→ What you are asked to do
The answer must be an exact copy of the records, with every picture removed.

'''

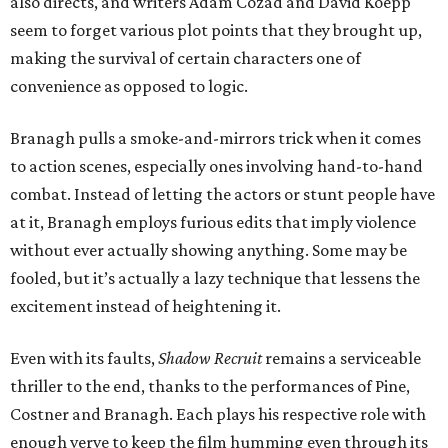
also directs, and writers Adam Cozad and David Koepp
seem to forget various plot points that they brought up,
making the survival of certain characters one of
convenience as opposed to logic.
Branagh pulls a smoke-and-mirrors trick when it comes
to action scenes, especially ones involving hand-to-hand
combat. Instead of letting the actors or stunt people have
at it, Branagh employs furious edits that imply violence
without ever actually showing anything. Some may be
fooled, but it’s actually a lazy technique that lessens the
excitement instead of heightening it.
Even with its faults,
Shadow Recruit
remains a serviceable
thriller to the end, thanks to the performances of Pine,
Costner and Branagh. Each plays his respective role with
enough verve to keep the film humming even through its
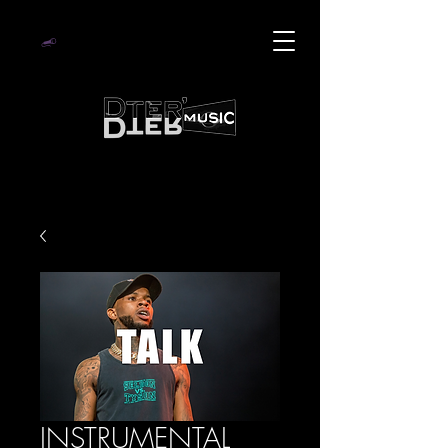
INSTRUMENTAL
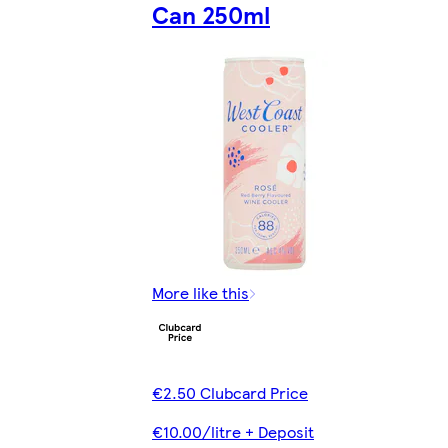
Can 250ml
More like this
€2.50 Clubcard Price
€10.00/litre + Deposit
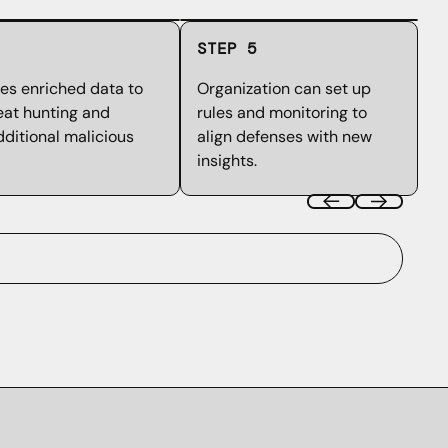
STEP 5
es enriched data to
Organization can set up
eat hunting and
rules and monitoring to
ditional malicious
align defenses with new
insights.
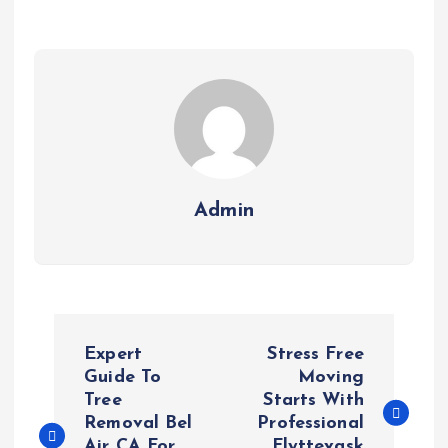
Admin
P
Expert
Stress Free
o
Guide To
Moving
Tree
Starts With
Removal Bel
Professional
s
Air CA For
Flyttevask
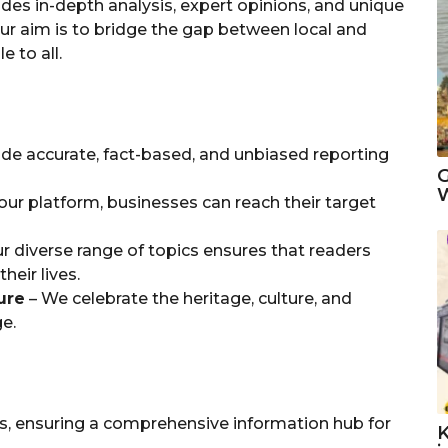
des in-depth analysis, expert opinions, and unique
ur aim is to bridge the gap between local and
 to all.
de accurate, fact-based, and unbiased reporting
G
W
ur platform, businesses can reach their target
r diverse range of topics ensures that readers
heir lives.
ure
– We celebrate the heritage, culture, and
e.
es, ensuring a comprehensive information hub for
K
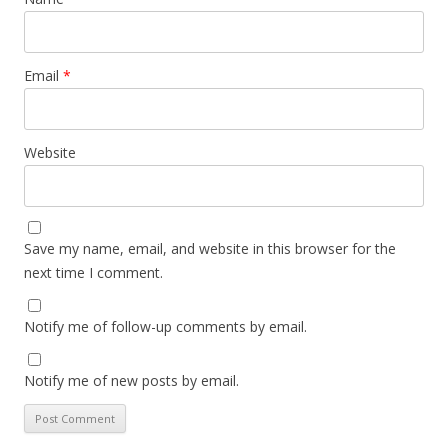
Email
*
Website
Save my name, email, and website in this browser for the
next time I comment.
Notify me of follow-up comments by email.
Notify me of new posts by email.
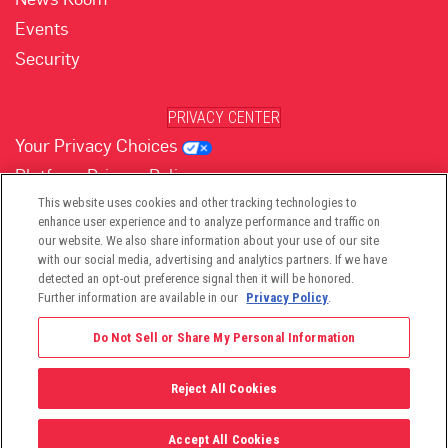
Events
Security
PRIVACY CENTER
Your Privacy Choices
Platform Privacy Policy
Website Privacy Policy
This website uses cookies and other tracking technologies to
enhance user experience and to analyze performance and traffic on
our website. We also share information about your use of our site
with our social media, advertising and analytics partners. If we have
(opens in new tab)
(opens in new tab)
(opens in new tab)
(opens in new tab)
(opens in new tab)
detected an opt-out preference signal then it will be honored.
Further information are available in our
Privacy Policy
.
Do Not Sell or Share My Personal Information
Reject All Cookies
©2026 -
Viant Technology LLC
| All Right Reserved
Accept All Cookies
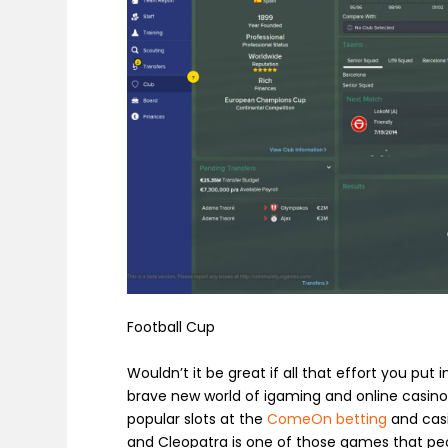
Football Cup
Wouldn’t it be great if all that effort you put
brave new world of igaming and online casinos,
popular slots at the
ComeOn betting
and casin
and
Cleopatra
is one of those games that peo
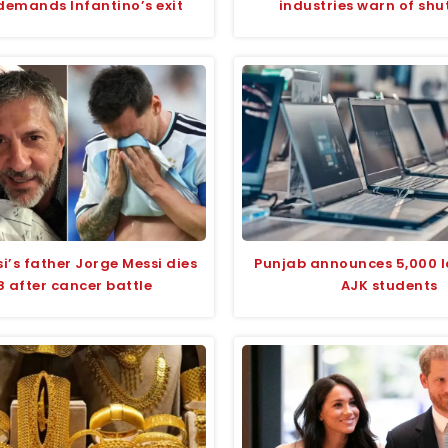
emands Infantino’s exit
industries warn of sh
si’s father Jorge Messi dies
Punjab announces 5,000 l
8 after cancer battle
AJK students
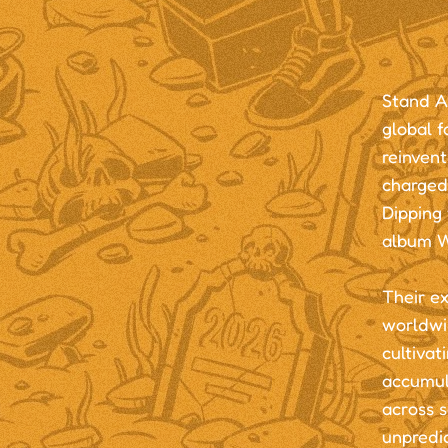
Stand At
global f
reinvent
charged
Dipping 
album 
Their e
worldwi
cultivat
accumul
across s
unpredic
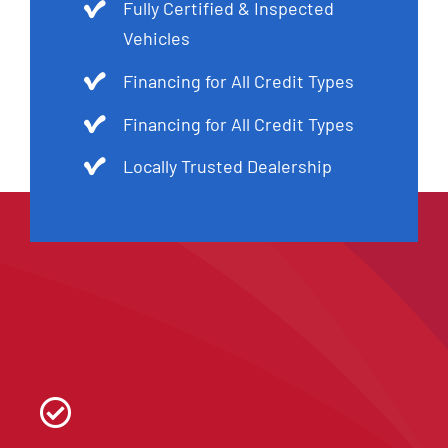
Fully Certified & Inspected
Vehicles
Financing for All Credit Types
Financing for All Credit Types
Locally Trusted Dealership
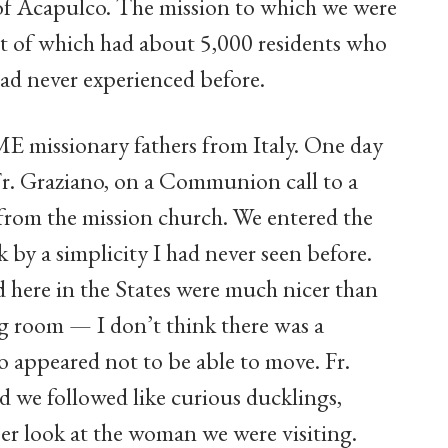
of Acapulco. The mission to which we were
est of which had about 5,000 residents who
 had never experienced before.
E missionary fathers from Italy. One day
Fr. Graziano, on a Communion call to a
 from the mission church. We entered the
 by a simplicity I had never seen before.
d here in the States were much nicer than
ng room — I don’t think there was a
appeared not to be able to move. Fr.
 we followed like curious ducklings,
oser look at the woman we were visiting.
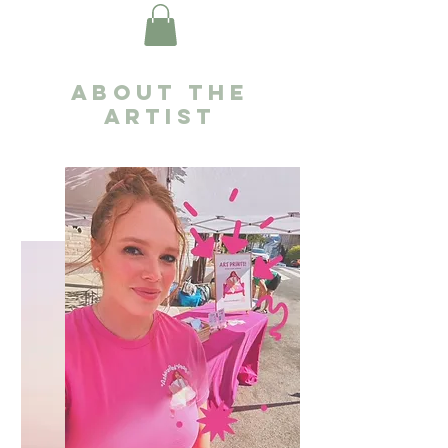
About the
artist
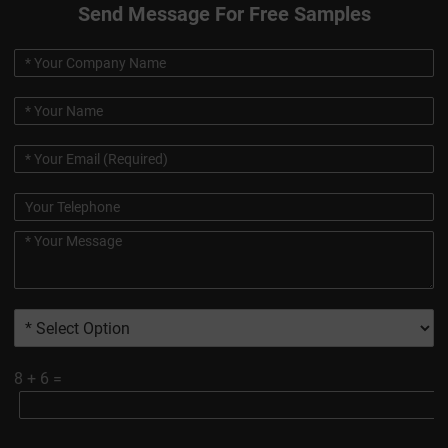
Send Message For Free Samples
8
+
6
=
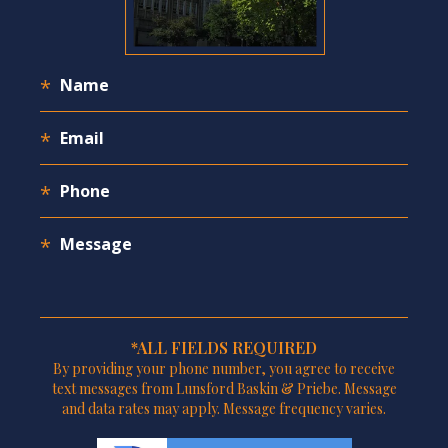
*ALL FIELDS REQUIRED
By providing your phone number, you agree to receive
text messages from Lunsford Baskin & Priebe. Message
and data rates may apply. Message frequency varies.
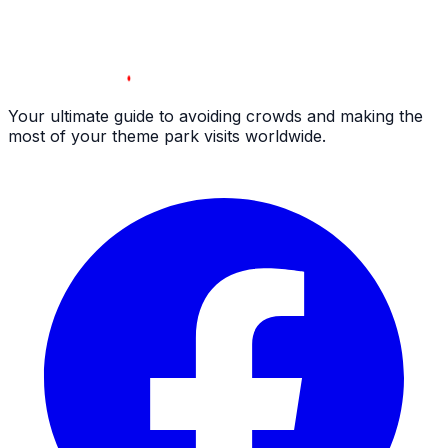
Your ultimate guide to avoiding crowds and making the
most of your theme park visits worldwide.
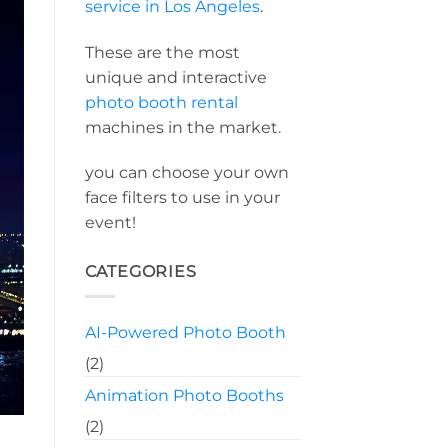
service in Los Angeles
.
These are the most
unique and interactive
photo booth rental
machines in the market.
you can choose your own
face filters to use in your
event!
CATEGORIES
AI-Powered Photo Booth
(2)
Animation Photo Booths
(2)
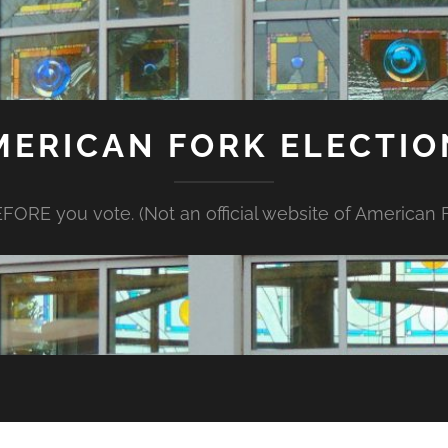
MERICAN FORK ELECTIO
FORE you vote. (Not an official website of American Fo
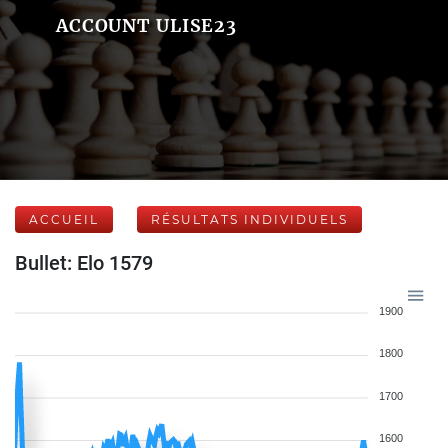
ACCOUNT ULISE23
ACCUEIL
RÉSULTATS INDIVIDUELS
Bullet: Elo 1579
1900
1800
1700
1600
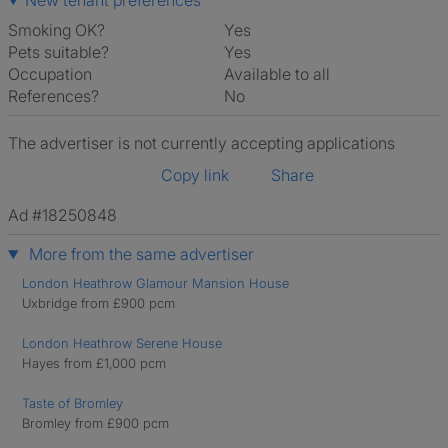
New tenant preferences
Smoking OK?
Yes
Pets suitable?
Yes
Occupation
Available to all
References?
No
The advertiser is not currently accepting applications
Copy link
Share
Ad #18250848
More from the same advertiser
London Heathrow Glamour Mansion House
Uxbridge from £900 pcm
London Heathrow Serene House
Hayes from £1,000 pcm
Taste of Bromley
Bromley from £900 pcm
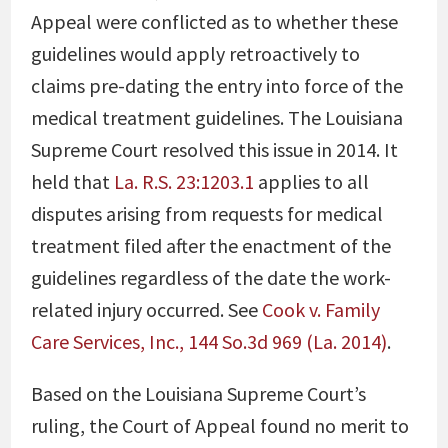
Appeal were conflicted as to whether these
guidelines would apply retroactively to
claims pre-dating the entry into force of the
medical treatment guidelines. The Louisiana
Supreme Court resolved this issue in 2014. It
held that
La. R.S. 23:1203.1
applies to all
disputes arising from requests for medical
treatment filed after the enactment of the
guidelines regardless of the date the work-
related injury occurred. See
Cook v. Family
Care Services, Inc., 144 So.3d 969 (La. 2014)
.
Based on the Louisiana Supreme Court’s
ruling, the Court of Appeal found no merit to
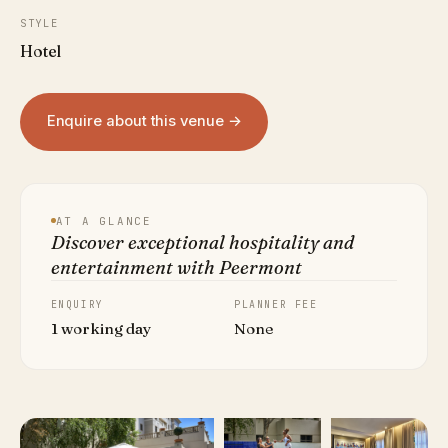
STYLE
Hotel
Enquire about this venue →
AT A GLANCE
Discover exceptional hospitality and
entertainment with Peermont
ENQUIRY
PLANNER FEE
1 working day
None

'''

→ Task answer
also directs, and writers Adam Cozad and David Koepp
seem to forget various plot points that they brought up,
making the survival of certain characters one of
convenience as opposed to logic.
Branagh pulls a smoke-and-mirrors trick when it comes
to action scenes, especially ones involving hand-to-hand
combat. Instead of letting the actors or stunt people have
at it, Branagh employs furious edits that imply violence
without ever actually showing anything. Some may be
fooled, but it’s actually a lazy technique that lessens the
excitement instead of heightening it.
Even with its faults,
Shadow Recruit
remains a serviceable
thriller to the end, thanks to the performances of Pine,
Costner and Branagh. Each plays his respective role with
enough verve to keep the film humming even through its
INSTRUMENTAL
Can 250ml
More like this
€2.50 Clubcard Price
€10.00/litre + Deposit
STEP 5
es enriched data to
Organization can set up
eat hunting and
rules and monitoring to
ditional malicious
align defenses with new
insights.
Admin
P
Expert
Stress Free
o
Guide To
Moving
Tree
Starts With
Removal Bel
Professional
s
Air CA For
Flyttevask
des in-depth analysis, expert opinions, and unique
ur aim is to bridge the gap between local and
 to all.
de accurate, fact-based, and unbiased reporting
G
W
ur platform, businesses can reach their target
r diverse range of topics ensures that readers
heir lives.
ure
– We celebrate the heritage, culture, and
e.
es, ensuring a comprehensive information hub for
K
Email
*
Website
Save my name, email, and website in this browser for the
next time I comment.
Notify me of follow-up comments by email.
Notify me of new posts by email.
Events
Security
PRIVACY CENTER
Your Privacy Choices
Platform Privacy Policy
Website Privacy Policy
This website uses cookies and other tracking technologies to
enhance user experience and to analyze performance and traffic on
our website. We also share information about your use of our site
with our social media, advertising and analytics partners. If we have
(opens in new tab)
(opens in new tab)
(opens in new tab)
(opens in new tab)
(opens in new tab)
detected an opt-out preference signal then it will be honored.
Further information are available in our
Privacy Policy
.
Do Not Sell or Share My Personal Information
Reject All Cookies
©2026 -
Viant Technology LLC
| All Right Reserved
Accept All Cookies
Football Cup
Wouldn’t it be great if all that effort you put
brave new world of igaming and online casinos,
popular slots at the
ComeOn betting
and casin
and
Cleopatra
is one of those games that peo
emands Infantino’s exit
industries warn of sh
si’s father Jorge Messi dies
Punjab announces 5,000 l
8 after cancer battle
AJK students
Stand At
global f
reinvent
charged
Dipping 
album 
Their e
worldwi
cultivat
accumul
across s
unpredic
Fully Certified & Inspected
Vehicles
Financing for All Credit Types
Financing for All Credit Types
Locally Trusted Dealership
of Acapulco. The mission to which we were
est of which had about 5,000 residents who
 had never experienced before.
E missionary fathers from Italy. One day
Fr. Graziano, on a Communion call to a
 from the mission church. We entered the
 by a simplicity I had never seen before.
d here in the States were much nicer than
ng room — I don’t think there was a
appeared not to be able to move. Fr.
 we followed like curious ducklings,
oser look at the woman we were visiting.
About the
artist
Send Message For Free Samples
8
+
6
=
*ALL FIELDS REQUIRED
By providing your phone number, you agree to receive
text messages from Lunsford Baskin & Priebe. Message
and data rates may apply. Message frequency varies.
Your ultimate guide to avoiding crowds and making the
most of your theme park visits worldwide.
service in Los Angeles
.
These are the most
unique and interactive
photo booth rental
machines in the market.
you can choose your own
face filters to use in your
event!
CATEGORIES
AI-Powered Photo Booth
(2)
Animation Photo Booths
(2)
MERICAN FORK ELECTIO
FORE you vote. (Not an official website of American Fo
ACCOUNT ULISE23
ACCUEIL
RÉSULTATS INDIVIDUELS
Bullet: Elo 1579
1900
1800
1700
1600
New tenant preferences
Smoking OK?
Yes
Pets suitable?
Yes
Occupation
Available to all
References?
No
The advertiser is not currently accepting applications
Copy link
Share
Ad #18250848
More from the same advertiser
London Heathrow Glamour Mansion House
Uxbridge from £900 pcm
London Heathrow Serene House
Hayes from £1,000 pcm
Taste of Bromley
Bromley from £900 pcm
Appeal were conflicted as to whether these
guidelines would apply retroactively to
claims pre-dating the entry into force of the
medical treatment guidelines. The Louisiana
Supreme Court resolved this issue in 2014. It
held that
La. R.S. 23:1203.1
applies to all
disputes arising from requests for medical
treatment filed after the enactment of the
guidelines regardless of the date the work-
related injury occurred. See
Cook v. Family
Care Services, Inc., 144 So.3d 969 (La. 2014)
.
Based on the Louisiana Supreme Court’s
ruling, the Court of Appeal found no merit to
STYLE
Hotel
Enquire about this venue →
AT A GLANCE
Discover exceptional hospitality and
entertainment with Peermont
ENQUIRY
PLANNER FEE
1 working day
None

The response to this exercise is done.